What I've done to arrive at these results is to run separate logistic regressions with new dependent variables, each indicating whether Y is less than each of my DV categories (excluding the bottom one). So my DV's were level 2 or above vs. not; level 3 or above vs. not; etc.

On the seconf point, I've also done what I believ you said. I estimated ordinal regression models, not logit ones, for my dependent variable (a scale item). My predictors (also scale items) were coded as individual dummies for each level on my predictor scales. So: a 1 for level 2 and a 0 for all other levels; a 1 for level 3 and a 0 for all other levels; etc.

My question is whether the fact that it is the bottom categories of the predictor variable that are causing the parallel lines test to fail, and if the reason is that there are no observations in these categories (levels), if I can still use the overall odd's ratios from my full model.

Thanks again for your help. And have a nice day.


TS Contributor
I don't think that the empty categories in your predictor variable is a problem; it just means that the indicator variables for those categories will automatically drop out of the model and thus cannot cause any problems with the proportional odds assumption.

Let me make sure you I got what you did in the second point. Say you have two predictor variables x1 and x2, then you did one ordered logit model with both x1 and x2 as predictors and used the Brant test to test whether the proportional odds assumption was true for x1 and x2 separately. You did not estimate two ordered logit models one with x1 and one with x2. If this is a correct summary of what you did, then we are in agreement.
On the second point that's not quite what I did. I have two predictor variables, each with 5 categories. I created a dummy for each category in my predictor variables (10 dummies total). I estimated 10 separate ordinal regression models with a single dummy as the only predictor in each model. My dependent variable, of course, was an ordinal variable (a Likert scale). In each one of these 10 models, I included a parallel lines test (I am using SPSS which performs this test with a simple check of the box). The results of these parallel lines tests showed that the proportional odds assumption was upheld (no problem) for all of my dummy predictors for which there were observations. But for the dummies which had no observations, obviosuly the test of parallel lines did not return a p-value.

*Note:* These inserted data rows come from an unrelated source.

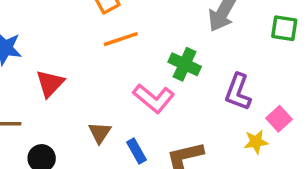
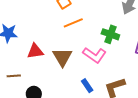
red triangle: (50, 83) -> (35, 51), turned 42
brown triangle: (100, 133) -> (62, 57), moved, size x1.5

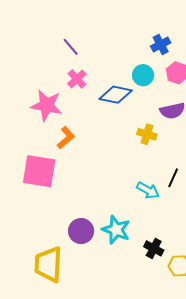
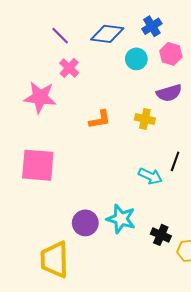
blue diamond: (116, 95) -> (107, 34), moved
orange L-shape: (66, 138) -> (100, 120), moved, turned 35

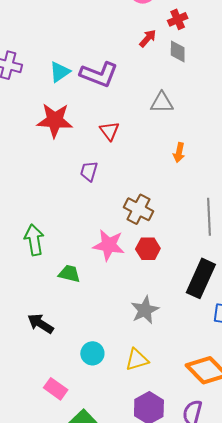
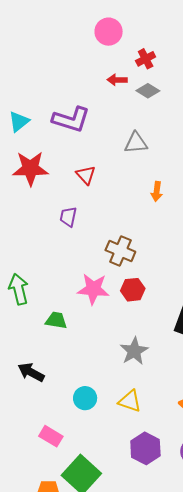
red arrow: (148, 38) -> (117, 80), turned -126
gray diamond: (178, 51) -> (148, 91), turned -55
cyan triangle: (60, 72) -> (19, 122), moved
yellow triangle: (137, 360) -> (130, 401), turned 40

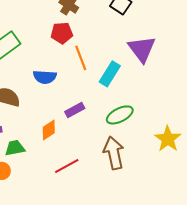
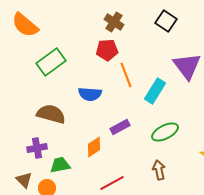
brown arrow: (114, 153) -> (159, 170), size x0.6

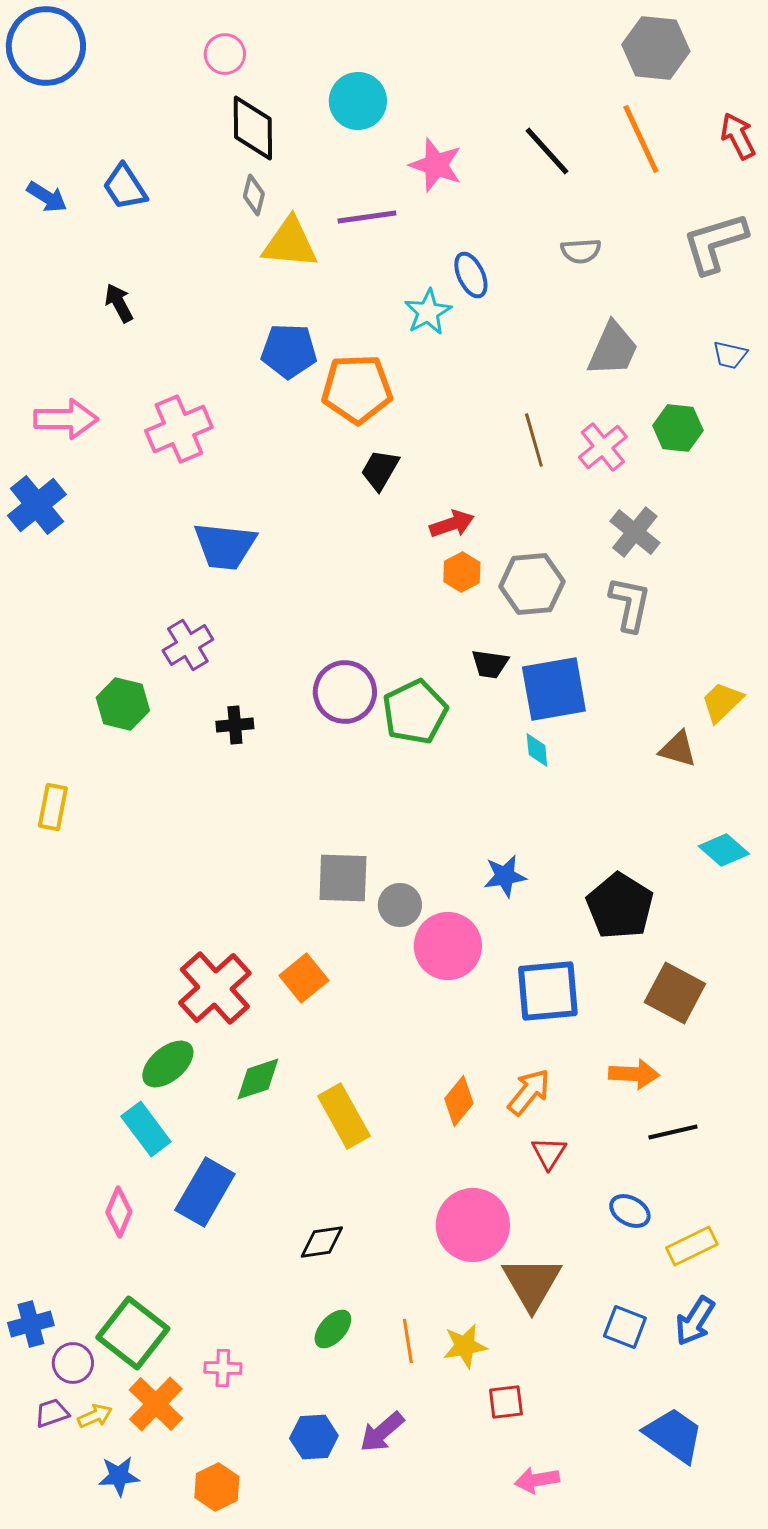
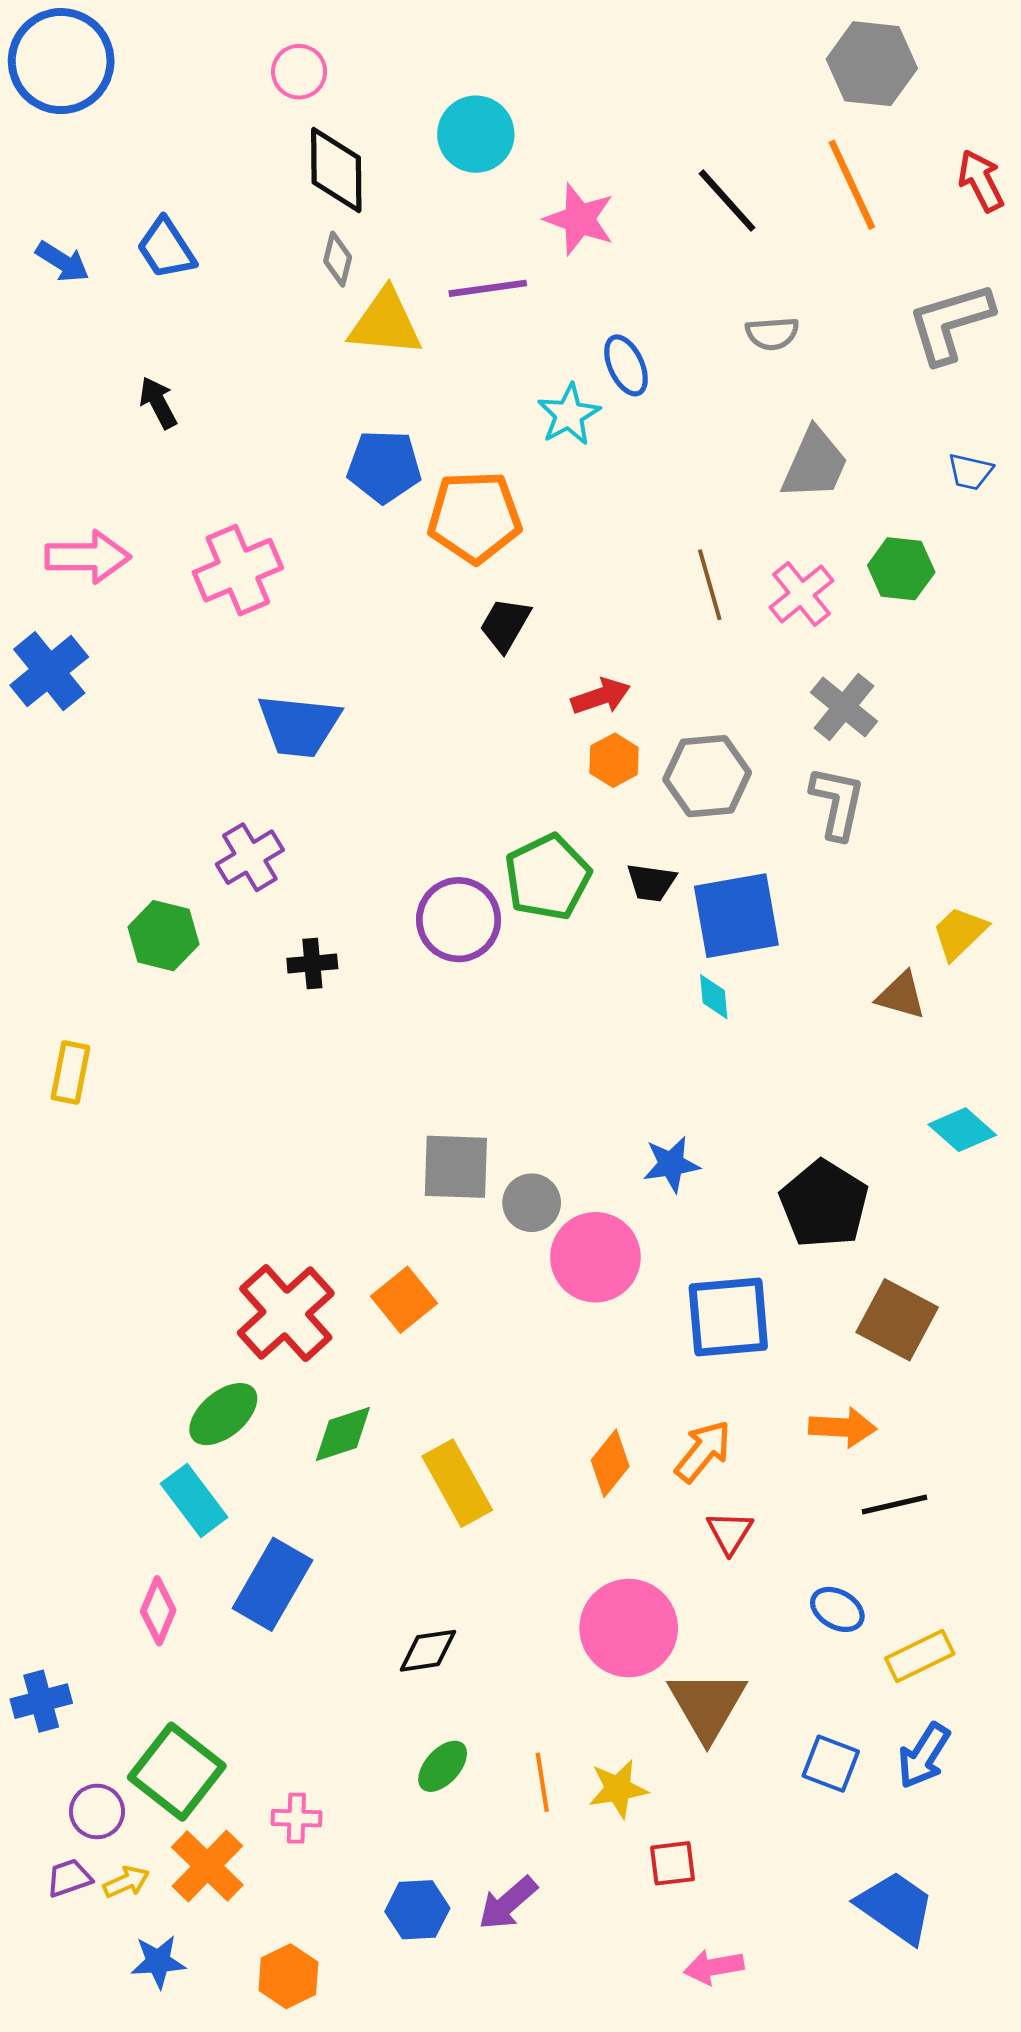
green pentagon: (415, 712) -> (548, 877), moved
blue cross: (31, 1324) -> (41, 1701), moved

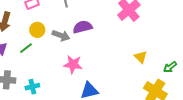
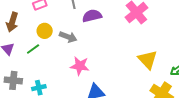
purple semicircle: (83, 27) -> (92, 16), moved
yellow triangle: (141, 57) -> (148, 60), size x1.5

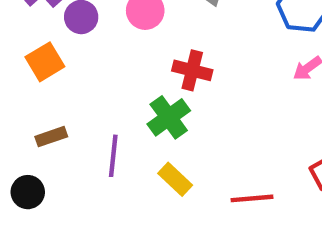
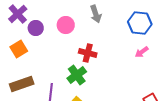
brown rectangle: (51, 137) -> (22, 84), size x1.6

What I think you described in your last post is what I consider to be my full model. In other words, both predictors, x1 and x2, each with 5 categories, predicting an ordinal dependent variable (also with 5 categories). Just like with my predictor variables, the dependent variable has very few observations in the bottom categories. In fact when I run the regression, it says that 47.5% of cells have frequencies of 0. Yet all my coefficients are significant, the overall model fit (-2 log likelihood)is significant at .000, and the odds ratios (exponentiated form of my coefficients) all seem reasonable. The model looks like a good one other than these cells with frequencies of 0.